Turns out the red planet is blue on the inside.
Now, here is some fascinating news!
Scientist have been theorizing that there just might be more to Mars than we think for quite some time now, but lacked the evidence to back themselves up. Well, not anymore.
Despite claims in the 1890s that Mars was filled with canals teeming with water, research over the past several decades has suggested that in fact, Mars has only a tiny amount of water, mostly near its surface.Then, during the 1970s, as part of NASA’s Mariner space orbiter program, dry river beds and canyons on Mars were discovered—the first indications that surface water may have once existed there. The Viking program subsequently found enormous river valleys on the planet, and in 2003 it was announced that the Mars Odyssey spacecraft had actually detected minute quantities of liquid water on and just below the surface, which was later confirmed by the Phoenix lander.
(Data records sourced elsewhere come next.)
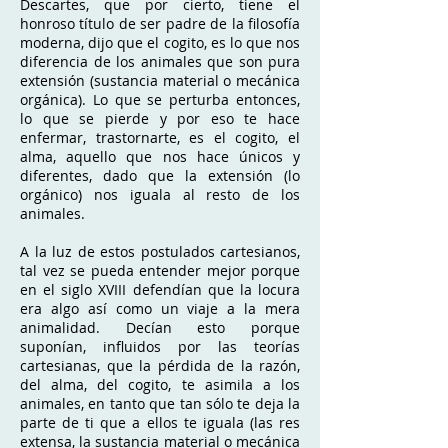
Descartes, que por cierto, tiene el
honroso título de ser padre de la filosofía
moderna, dijo que el cogito, es lo que nos
diferencia de los animales que son pura
extensión (sustancia material o mecánica
orgánica). Lo que se perturba entonces,
lo que se pierde y por eso te hace
enfermar, trastornarte, es el cogito, el
alma, aquello que nos hace únicos y
diferentes, dado que la extensión (lo
orgánico) nos iguala al resto de los
animales.
A la luz de estos postulados cartesianos,
tal vez se pueda entender mejor porque
en el siglo XVIII defendían que la locura
era algo así como un viaje a la mera
animalidad. Decían esto porque
suponían, influidos por las teorías
cartesianas, que la pérdida de la razón,
del alma, del cogito, te asimila a los
animales, en tanto que tan sólo te deja la
parte de ti que a ellos te iguala (las res
extensa, la sustancia material o mecánica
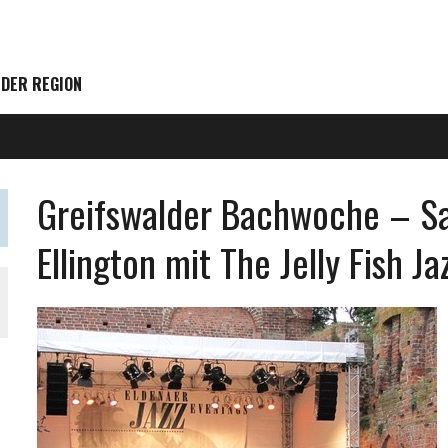
 DER REGION
Greifswalder Bachwoche – S
Ellington mit The Jelly Fish J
Now, according to an article published yesterday in the journal Geology, there is evidence that Mars is home to vast reservoirs of water in its interior as well. The finding has weighty implications for our understanding of the geology of Mars, for hopes that the planet may have at some point in the past been home to extraterrestrial life, and for the long-term prospects of human colonization there. “There has been substantial evidence for the presence of liquid water at the Martian surface for some time,” said Erik Hauri, one of the study’s authors. “So it’s been puzzling why previous estimates for the planet’s interior have been so dry. This new research makes sense.”